Hundert Männer warteten auf mich in der alten Expo von Sevilla
Es fällt mir schwer, genau zu rekonstruieren, wie alles angefangen hat. Ich weiß nur, dass es Ende Juli war, eine dieser Nächte in Sevilla, in denen die Schwüle an der Haut klebt und selbst der Levante sich nicht herablässt zu wehen. Seit Wochen dachte ich darüber nach, las in Foren, was man über die Morgendämmerung auf dem Gelände der ehemaligen Expo ’92 erzählte, zwischen vernagelten Pavillons und den Gärten, die die Stadtverwaltung auf der Isla de la Cartuja verrotten ließ. Man sagte, donnerstags im Sommer verändere sich der Ort. Dass sich dort Hunderte Typen versammelten. Dass es dort keine Regeln gab.
Ich parkte nach zwei Uhr morgens in der Nähe der Puente del Alamillo. Ich ging auf die Reste eines Freiluftamphitheaters zu, wo das Gestrüpp die Wege verschluckt hatte und die Laternen seit Jahren nicht mehr funktionierten. Nur der Mond und das kalte Licht irgendeines Handys erhellten die Alleewege aus Sand.
Ich trug eine schwarze kurze Hose, ein Tanktop und darunter nichts. Ich hatte geduscht, mich komplett rasiert, mich innerlich und äußerlich vorbereitet. Ich wusste, worauf ich aus war. Oder ich glaubte es.
Die erste Gruppe stand bei einem trockenen Brunnen, voller toter Blätter. Sechs oder sieben Typen rauchten, einer ohne Shirt. Sie sahen mich näher kommen. Einer von ihnen, ein riesiger Kerl, braun, mit dichtem Bart und einem Bärenbauch, versperrte mir den Weg.
—Was suchst du denn?
—Alles —antwortete ich.
Er lachte. Ein tiefes Lachen, das an dem rissigen Beton widerhallte.
—Der hier sagt, alles. Habt ihr das gehört?
Er zog sein Handy heraus und tippte etwas ein. In weniger als fünf Minuten tauchten immer mehr auf. Aus den Büschen, von den Seitenwegen, vom Parkplatz. Als wäre diese Nachricht ein Signal gewesen. Zehn. Zwanzig. Dreißig. Und sie kamen weiter.

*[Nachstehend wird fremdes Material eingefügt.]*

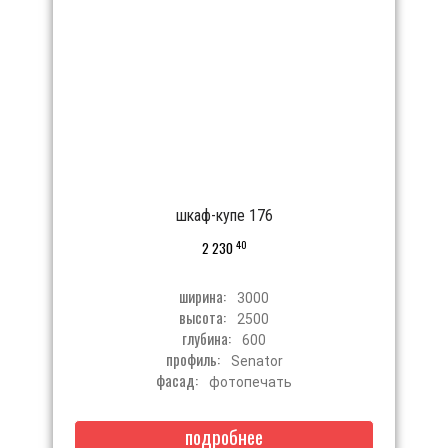
шкаф-купе 176
40
2 230
ширина:
3000
высота:
2500
глубина:
600
профиль:
Senator
фасад:
фотопечать
подробнее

Der Bär packte mich am Kragen meines T-Shirts und riss mich nach unten.
—Auf die Knie und Mund auf. Du stehst erst auf, wenn ich es sage.
Der Sand fraß sich in meine Knie. Er riss mir das T-Shirt in einem Zug vom Leib und benutzte es, um meine Handgelenke hinter meinem Rücken zusammenzubinden. Ein einfacher Knoten, aber fest. Ich spürte, wie der Stoff mir die Blutzirkulation abschnitt.
Der Erste holte seinen Schwanz vor meinem Gesicht heraus. Dick, unbeschnitten, nach Schweiß des ganzen Tages riechend. Er schob ihn mir ohne Vorwarnung bis ganz nach hinten in den Hals. Ich spürte den Würgereiz hochsteigen und hielt ihn zurück. Er packte mich am Haar und begann, mir den Mund zu ficken, als wäre es irgendein Loch. Denn genau das war es. Dafür war ich gekommen.
Als er kam, ließ er den Schwanz drin, und ich spürte die heißen Stöße, die gegen mein Zäpfchen klatschten und mir den Hals hinunterliefen. Er ließ mich nicht ganz schlucken. Er zog ihn triefend heraus und packte mir den Kiefer, um den Mund offen zu halten.
—Dass man’s sieht —befahl er.
Das Sperma glänzte auf meiner Zunge. Mehrere zückten ihre Handys und fingen an zu filmen. Die Blitzlichter blendeten mich.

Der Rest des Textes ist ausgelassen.